Wait, can I still win this bet on a technicality if Wagner and Weitzman inadvertently convinced you that we should pursue stratospheric aerosol injection (what they mostly mean by geoengineering in the book)? I don’t know how serious I am with that question but I’d love to understand your thinking more!
No, because I’ve long been sympathetic to geoengineering, and the bet requires me to do a 180.
I may be more trusting than you but I’d only have distrusted them on those grounds if they’d argued against nuclear energy. Wagner and Weitzman think policy intervention should be limited to carbon taxes. Nuclear energy doesn’t emit carbon so they are implicitly pro-nuclear. I’m sure they’d agree about the absurd regulatory burden as well.
If they had wanted to signal their lack of left-wing bias, they would have gone out of their way to praise nuclear power. So why didn’t they?

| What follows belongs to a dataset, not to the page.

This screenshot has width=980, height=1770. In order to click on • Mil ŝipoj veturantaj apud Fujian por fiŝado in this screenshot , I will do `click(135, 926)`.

Update: David Henderson is disturbed by my claim that, “Both sides are intellectually dishonest.” If the issue is too complicated to decide without years of study, how can I so casually dismiss almost everyone as “dishonest”? My reply: I’m talking about the vast majority of people who hold strong opinions despite (a) the complexity of the issue, and (b) the minimal time they have actually spent studying the science. You don’t have to understand the evidence to know when other people are forming their beliefs negligently.